**Exercise details:** Your answer should consist only of the records, copied exactly, with the images removed.

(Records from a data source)
>>>>>

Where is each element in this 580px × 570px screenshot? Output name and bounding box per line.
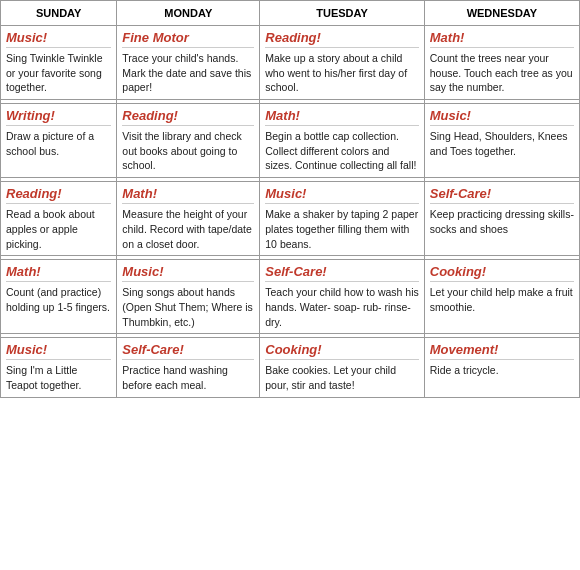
cell-title: Cooking! <box>265 342 418 360</box>
table-cell: Cooking!Let your child help make a fruit… <box>424 260 579 334</box>
table-cell: Movement!Ride a tricycle. <box>424 338 579 397</box>
table-row: Reading!Read a book about apples or appl… <box>1 182 580 256</box>
table-cell: Reading!Make up a story about a child wh… <box>260 26 424 100</box>
cell-title: Self-Care! <box>122 342 254 360</box>
table-row: Music!Sing I'm a Little Teapot together.… <box>1 338 580 397</box>
column-header: SUNDAY <box>1 1 117 26</box>
table-row: Writing!Draw a picture of a school bus.R… <box>1 104 580 178</box>
cell-body: Make up a story about a child who went t… <box>265 51 418 95</box>
table-cell: Self-Care!Practice hand washing before e… <box>117 338 260 397</box>
cell-title: Self-Care! <box>430 186 574 204</box>
cell-title: Reading! <box>122 108 254 126</box>
table-row: Music!Sing Twinkle Twinkle or your favor… <box>1 26 580 100</box>
cell-body: Sing I'm a Little Teapot together. <box>6 363 111 392</box>
cell-body: Bake cookies. Let your child pour, stir … <box>265 363 418 392</box>
calendar-table: SUNDAYMONDAYTUESDAYWEDNESDAY Music!Sing … <box>0 0 580 398</box>
cell-body: Read a book about apples or apple pickin… <box>6 207 111 251</box>
cell-body: Measure the height of your child. Record… <box>122 207 254 251</box>
table-cell: Math!Begin a bottle cap collection. Coll… <box>260 104 424 178</box>
cell-title: Math! <box>265 108 418 126</box>
table-row: Math!Count (and practice) holding up 1-5… <box>1 260 580 334</box>
table-cell: Self-Care!Keep practicing dressing skill… <box>424 182 579 256</box>
cell-title: Math! <box>6 264 111 282</box>
cell-body: Practice hand washing before each meal. <box>122 363 254 392</box>
cell-body: Trace your child's hands. Mark the date … <box>122 51 254 95</box>
table-cell: Math!Count the trees near your house. To… <box>424 26 579 100</box>
cell-title: Writing! <box>6 108 111 126</box>
cell-title: Music! <box>122 264 254 282</box>
cell-title: Self-Care! <box>265 264 418 282</box>
cell-title: Music! <box>430 108 574 126</box>
cell-title: Music! <box>6 30 111 48</box>
cell-body: Make a shaker by taping 2 paper plates t… <box>265 207 418 251</box>
cell-title: Math! <box>122 186 254 204</box>
cell-body: Sing songs about hands (Open Shut Them; … <box>122 285 254 329</box>
table-cell: Music!Sing songs about hands (Open Shut … <box>117 260 260 334</box>
cell-title: Movement! <box>430 342 574 360</box>
cell-body: Draw a picture of a school bus. <box>6 129 111 158</box>
table-cell: Math!Measure the height of your child. R… <box>117 182 260 256</box>
cell-title: Music! <box>6 342 111 360</box>
cell-title: Cooking! <box>430 264 574 282</box>
table-cell: Fine MotorTrace your child's hands. Mark… <box>117 26 260 100</box>
cell-body: Keep practicing dressing skills- socks a… <box>430 207 574 236</box>
table-cell: Music!Sing Head, Shoulders, Knees and To… <box>424 104 579 178</box>
cell-body: Let your child help make a fruit smoothi… <box>430 285 574 314</box>
cell-title: Music! <box>265 186 418 204</box>
cell-title: Fine Motor <box>122 30 254 48</box>
table-cell: Cooking!Bake cookies. Let your child pou… <box>260 338 424 397</box>
cell-body: Begin a bottle cap collection. Collect d… <box>265 129 418 173</box>
cell-body: Visit the library and check out books ab… <box>122 129 254 173</box>
cell-title: Math! <box>430 30 574 48</box>
cell-body: Teach your child how to wash his hands. … <box>265 285 418 329</box>
column-header: WEDNESDAY <box>424 1 579 26</box>
table-cell: Reading!Visit the library and check out … <box>117 104 260 178</box>
cell-title: Reading! <box>6 186 111 204</box>
cell-body: Sing Head, Shoulders, Knees and Toes tog… <box>430 129 574 158</box>
column-header: TUESDAY <box>260 1 424 26</box>
column-header: MONDAY <box>117 1 260 26</box>
cell-body: Count (and practice) holding up 1-5 fing… <box>6 285 111 314</box>
table-cell: Writing!Draw a picture of a school bus. <box>1 104 117 178</box>
table-cell: Music!Sing I'm a Little Teapot together. <box>1 338 117 397</box>
table-cell: Music!Sing Twinkle Twinkle or your favor… <box>1 26 117 100</box>
cell-body: Sing Twinkle Twinkle or your favorite so… <box>6 51 111 95</box>
cell-title: Reading! <box>265 30 418 48</box>
table-cell: Music!Make a shaker by taping 2 paper pl… <box>260 182 424 256</box>
table-cell: Self-Care!Teach your child how to wash h… <box>260 260 424 334</box>
table-cell: Math!Count (and practice) holding up 1-5… <box>1 260 117 334</box>
cell-body: Count the trees near your house. Touch e… <box>430 51 574 95</box>
table-cell: Reading!Read a book about apples or appl… <box>1 182 117 256</box>
cell-body: Ride a tricycle. <box>430 363 574 378</box>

<<<<<

**Answer:**
Where is each element in this 580px × 570px screenshot? Output name and bounding box per line.
cell-title: Cooking! <box>265 342 418 360</box>
table-cell: Cooking!Let your child help make a fruit… <box>424 260 579 334</box>
table-cell: Movement!Ride a tricycle. <box>424 338 579 397</box>
table-row: Reading!Read a book about apples or appl… <box>1 182 580 256</box>
table-cell: Reading!Make up a story about a child wh… <box>260 26 424 100</box>
cell-title: Self-Care! <box>122 342 254 360</box>
table-row: Music!Sing I'm a Little Teapot together.… <box>1 338 580 397</box>
column-header: SUNDAY <box>1 1 117 26</box>
table-row: Writing!Draw a picture of a school bus.R… <box>1 104 580 178</box>
cell-body: Make up a story about a child who went t… <box>265 51 418 95</box>
table-cell: Self-Care!Practice hand washing before e… <box>117 338 260 397</box>
cell-title: Self-Care! <box>430 186 574 204</box>
cell-title: Reading! <box>122 108 254 126</box>
table-row: Music!Sing Twinkle Twinkle or your favor… <box>1 26 580 100</box>
cell-body: Sing I'm a Little Teapot together. <box>6 363 111 392</box>
cell-body: Bake cookies. Let your child pour, stir … <box>265 363 418 392</box>
calendar-table: SUNDAYMONDAYTUESDAYWEDNESDAY Music!Sing … <box>0 0 580 398</box>
cell-body: Read a book about apples or apple pickin… <box>6 207 111 251</box>
cell-body: Measure the height of your child. Record… <box>122 207 254 251</box>
table-cell: Math!Begin a bottle cap collection. Coll… <box>260 104 424 178</box>
cell-title: Math! <box>265 108 418 126</box>
table-row: Math!Count (and practice) holding up 1-5… <box>1 260 580 334</box>
table-cell: Self-Care!Keep practicing dressing skill… <box>424 182 579 256</box>
cell-title: Math! <box>6 264 111 282</box>
cell-body: Practice hand washing before each meal. <box>122 363 254 392</box>
cell-body: Trace your child's hands. Mark the date … <box>122 51 254 95</box>
table-cell: Math!Count the trees near your house. To… <box>424 26 579 100</box>
cell-title: Writing! <box>6 108 111 126</box>
cell-title: Music! <box>122 264 254 282</box>
cell-title: Self-Care! <box>265 264 418 282</box>
cell-title: Music! <box>430 108 574 126</box>
cell-title: Music! <box>6 30 111 48</box>
cell-body: Make a shaker by taping 2 paper plates t… <box>265 207 418 251</box>
cell-title: Math! <box>122 186 254 204</box>
cell-body: Sing songs about hands (Open Shut Them; … <box>122 285 254 329</box>
table-cell: Music!Sing songs about hands (Open Shut … <box>117 260 260 334</box>
cell-title: Movement! <box>430 342 574 360</box>
cell-body: Draw a picture of a school bus. <box>6 129 111 158</box>
table-cell: Math!Measure the height of your child. R… <box>117 182 260 256</box>
cell-title: Music! <box>6 342 111 360</box>
cell-title: Cooking! <box>430 264 574 282</box>
table-cell: Fine MotorTrace your child's hands. Mark… <box>117 26 260 100</box>
cell-body: Keep practicing dressing skills- socks a… <box>430 207 574 236</box>
table-cell: Music!Sing Head, Shoulders, Knees and To… <box>424 104 579 178</box>
cell-body: Let your child help make a fruit smoothi… <box>430 285 574 314</box>
cell-title: Music! <box>265 186 418 204</box>
cell-title: Fine Motor <box>122 30 254 48</box>
table-cell: Cooking!Bake cookies. Let your child pou… <box>260 338 424 397</box>
cell-body: Begin a bottle cap collection. Collect d… <box>265 129 418 173</box>
cell-body: Visit the library and check out books ab… <box>122 129 254 173</box>
cell-title: Math! <box>430 30 574 48</box>
cell-body: Teach your child how to wash his hands. … <box>265 285 418 329</box>
column-header: WEDNESDAY <box>424 1 579 26</box>
table-cell: Reading!Visit the library and check out … <box>117 104 260 178</box>
cell-title: Reading! <box>6 186 111 204</box>
cell-body: Sing Head, Shoulders, Knees and Toes tog… <box>430 129 574 158</box>
column-header: TUESDAY <box>260 1 424 26</box>
column-header: MONDAY <box>117 1 260 26</box>
cell-body: Count (and practice) holding up 1-5 fing… <box>6 285 111 314</box>
table-cell: Writing!Draw a picture of a school bus. <box>1 104 117 178</box>
table-cell: Music!Sing I'm a Little Teapot together. <box>1 338 117 397</box>
table-cell: Music!Sing Twinkle Twinkle or your favor… <box>1 26 117 100</box>
cell-body: Sing Twinkle Twinkle or your favorite so… <box>6 51 111 95</box>
cell-title: Reading! <box>265 30 418 48</box>
table-cell: Music!Make a shaker by taping 2 paper pl… <box>260 182 424 256</box>
table-cell: Self-Care!Teach your child how to wash h… <box>260 260 424 334</box>
table-cell: Math!Count (and practice) holding up 1-5… <box>1 260 117 334</box>
cell-body: Count the trees near your house. Touch e… <box>430 51 574 95</box>
table-cell: Reading!Read a book about apples or appl… <box>1 182 117 256</box>
cell-body: Ride a tricycle. <box>430 363 574 378</box>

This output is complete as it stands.